[Stored dataset items]
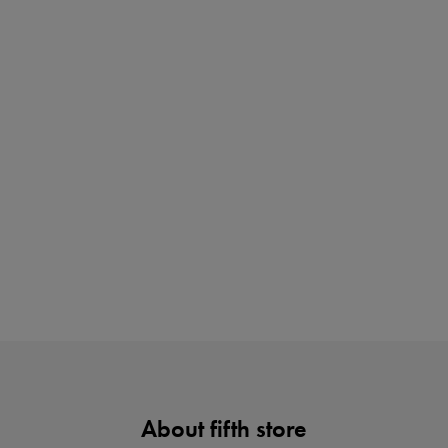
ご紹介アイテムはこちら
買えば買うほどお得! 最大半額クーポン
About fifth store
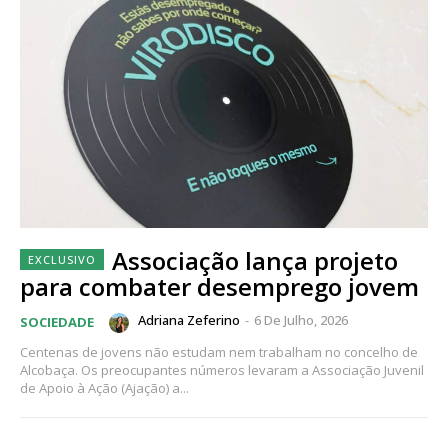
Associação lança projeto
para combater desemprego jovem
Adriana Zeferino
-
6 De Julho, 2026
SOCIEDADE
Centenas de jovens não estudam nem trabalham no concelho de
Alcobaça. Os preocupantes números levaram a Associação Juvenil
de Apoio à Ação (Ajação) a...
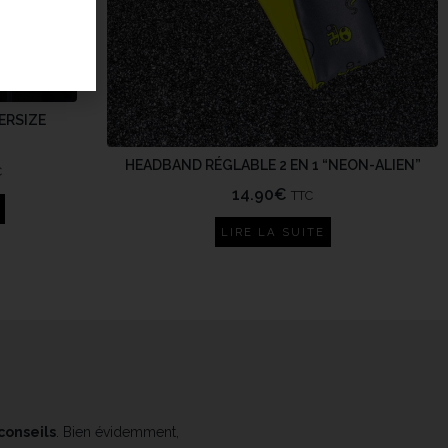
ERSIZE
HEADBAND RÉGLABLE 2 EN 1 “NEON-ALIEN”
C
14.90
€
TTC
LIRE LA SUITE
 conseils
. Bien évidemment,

| YOUR OBJECTIVE |
Your copy should run from the line that has "Adriana Zeferino" through the last line above, exactly, with both ends in and pictures out.

| SOLUTION TO THIS EXERCISE |
Adriana Zeferino
-
6 De Julho, 2026
SOCIEDADE
Centenas de jovens não estudam nem trabalham no concelho de
Alcobaça. Os preocupantes números levaram a Associação Juvenil
de Apoio à Ação (Ajação) a...
ERSIZE
HEADBAND RÉGLABLE 2 EN 1 “NEON-ALIEN”
C
14.90
€
TTC
LIRE LA SUITE
 conseils
. Bien évidemment,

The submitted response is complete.